On 16-10-2022 11:59, Peter Zijlstra wrote:
> On Sun, Oct 16, 2022 at 11:53:14AM +0200, Arjan wrote:
>> On 13-10-2022 17:07, Peter Zijlstra wrote:
>>> On Mon, Jun 07, 2021 at 09:31:09AM +0800, Cody Yao-oc wrote:
>>>> From: CodyYao-oc <[email protected]>
>>>>
>>>> Nano processor may not fully support rdpmc instruction, it works well
>>>> for reading general pmc counter, but will lead to GP(general protection)

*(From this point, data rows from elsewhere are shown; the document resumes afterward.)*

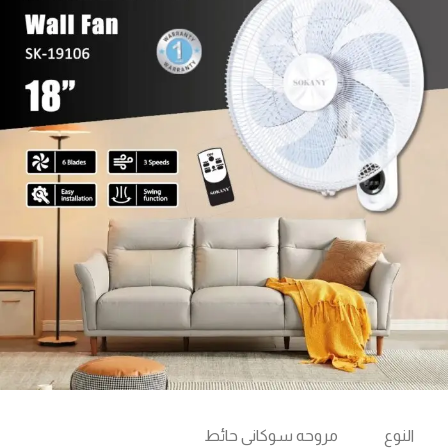
النوع
مروحه سوكانى حائط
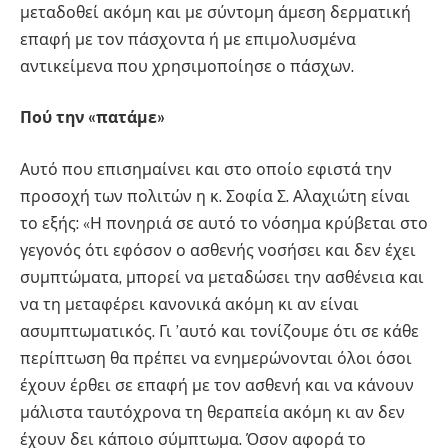
μεταδοθεί ακόμη και με σύντομη άμεση δερματική
επαφή με τον πάσχοντα ή με επιμολυσμένα
αντικείμενα που χρησιμοποίησε ο πάσχων.
Πού την «πατάμε»
Αυτό που επισημαίνει και στο οποίο εφιστά την
προσοχή των πολιτών η κ. Σοφία Σ. Αλαχιώτη είναι
το εξής: «Η πονηριά σε αυτό το νόσημα κρύβεται στο
γεγονός ότι εφόσον ο ασθενής νοσήσει και δεν έχει
συμπτώματα, μπορεί να μεταδώσει την ασθένεια και
να τη μεταφέρει κανονικά ακόμη κι αν είναι
ασυμπτωματικός. Γι ’αυτό και τονίζουμε ότι σε κάθε
περίπτωση θα πρέπει να ενημερώνονται όλοι όσοι
έχουν έρθει σε επαφή με τον ασθενή και να κάνουν
μάλιστα ταυτόχρονα τη θεραπεία ακόμη κι αν δεν
έχουν δει κάποιο σύμπτωμα. Όσον αφορά το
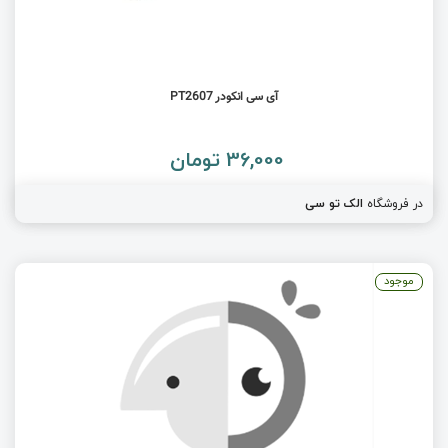
آی سی انکودر PT2607
36,000 تومان
در فروشگاه
الک تو سی
موجود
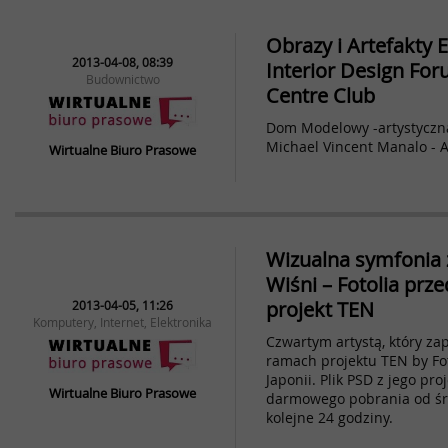
Obrazy i Artefakty E
2013-04-08, 08:39
Interior Design Fo
Budownictwo
Centre Club
Dom Modelowy -artystyczn
Michael Vincent Manalo - A
Wirtualne Biuro Prasowe
Wizualna symfonia 
Wiśni – Fotolia prz
projekt TEN
2013-04-05, 11:26
Komputery, Internet, Elektronika
Czwartym artystą, który za
ramach projektu TEN by Fo
Japonii. Plik PSD z jego p
Wirtualne Biuro Prasowe
darmowego pobrania od śro
kolejne 24 godziny.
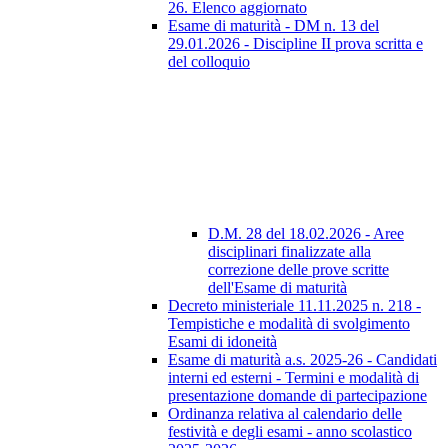
26. Elenco aggiornato
Esame di maturità - DM n. 13 del
29.01.2026 - Discipline II prova scritta e
del colloquio
D.M. 28 del 18.02.2026 - Aree
disciplinari finalizzate alla
correzione delle prove scritte
dell'Esame di maturità
Decreto ministeriale 11.11.2025 n. 218 -
Tempistiche e modalità di svolgimento
Esami di idoneità
Esame di maturità a.s. 2025-26 - Candidati
interni ed esterni - Termini e modalità di
presentazione domande di partecipazione
Ordinanza relativa al calendario delle
festività e degli esami - anno scolastico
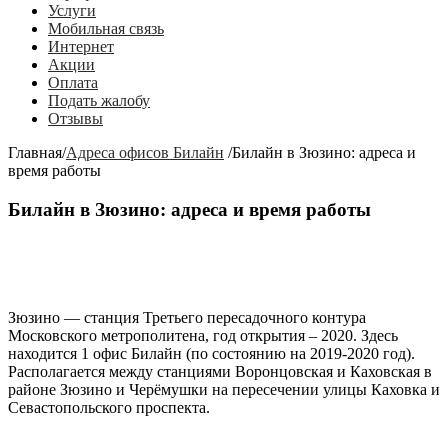
Услуги
Мобильная связь
Интернет
Акции
Оплата
Подать жалобу
Отзывы
Главная
/
Адреса офисов Билайн
/
Билайн в Зюзино: адреса и
время работы
Билайн в Зюзино: адреса и время работы
Зюзино
— станция Третьего пересадочного контура
Московского метрополитена, год открытия – 2020. Здесь
находится 1 офис Билайн (по состоянию на 2019-2020 год).
Располагается между станциями Воронцовская и Каховская в
районе Зюзино и Черёмушки на пересечении улицы Каховка и
Севастопольского проспекта.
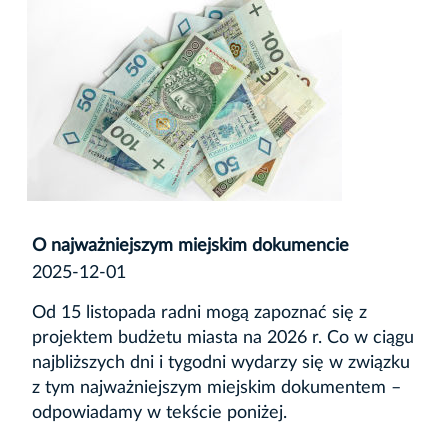
O najważniejszym miejskim dokumencie
2025-12-01
Od 15 listopada radni mogą zapoznać się z
projektem budżetu miasta na 2026 r. Co w ciągu
najbliższych dni i tygodni wydarzy się w związku
z tym najważniejszym miejskim dokumentem –
odpowiadamy w tekście poniżej.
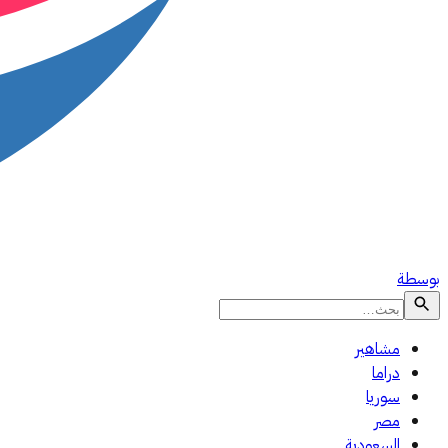
بوسطة
مشاهير
دراما
سوريا
مصر
السعودية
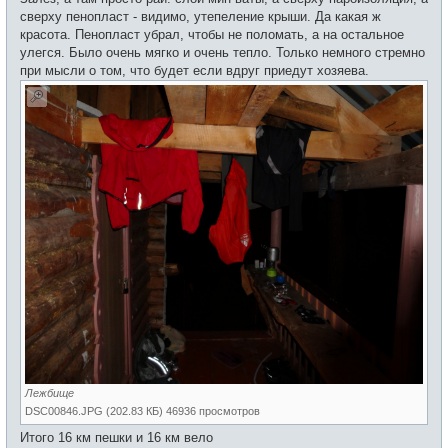
сверху пенопласт - видимо, утепеление крыши. Да какая ж
красота. Пенопласт убрал, чтобы не поломать, а на остальное
улегся. Было очень мягко и очень тепло. Только немного стремно
при мысли о том, что будет если вдруг приедут хозяева.
Лежбище
DSC00846.JPG (202.83 КБ) 46936 просмотров
Итого 16 км пешки и 16 км вело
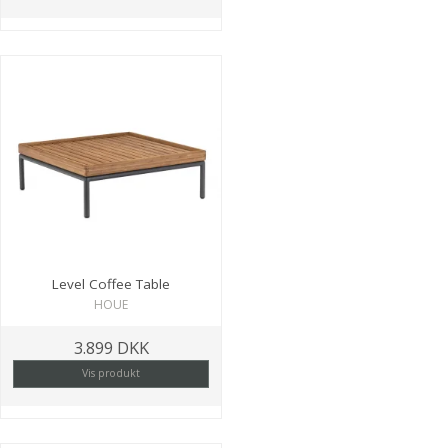
Level Coffee Table
HOUE
3.899 DKK
Vis produkt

>>>> when accessing fixed pmc counter. Futhermore, family/model information
>>>> is same between Nano processor and ZX-C processor, it leads to zhaoxin
>>>> pmu driver is wrongly loaded for Nano processor, which resulting boot
>>>> kernal fail.
>>>>
>>>> To solve this problem, stepping information will be checked to distinguish
>>>> between Nano processor and ZX-C processor.
>>>>
>>>> [https://bugzilla.kernel.org/show_bug.cgi?id=212389]
>>>>
>>>> Reported-by: Arjan <[email protected]>
>>>> Signed-off-by: CodyYao-oc <[email protected]>
>>>
>>> *sigh*.. so this email address doesn't exist, as such I can't apply this
>>> patch. Consider it dropped.
>>
>> If it's about my email address: The address exists and works.
>> If the nospam part bothers you, that part can be left out. You may leave the reported-by line out if you want to.
>
> The SoB address ([email protected]) bounced for me -- since that's
> the patch author that is somewhat important.

It now bounced for me too.
It was still valid when Cody submitted the patch in 2021, because we
exchanged messages while debugging and testing the patch.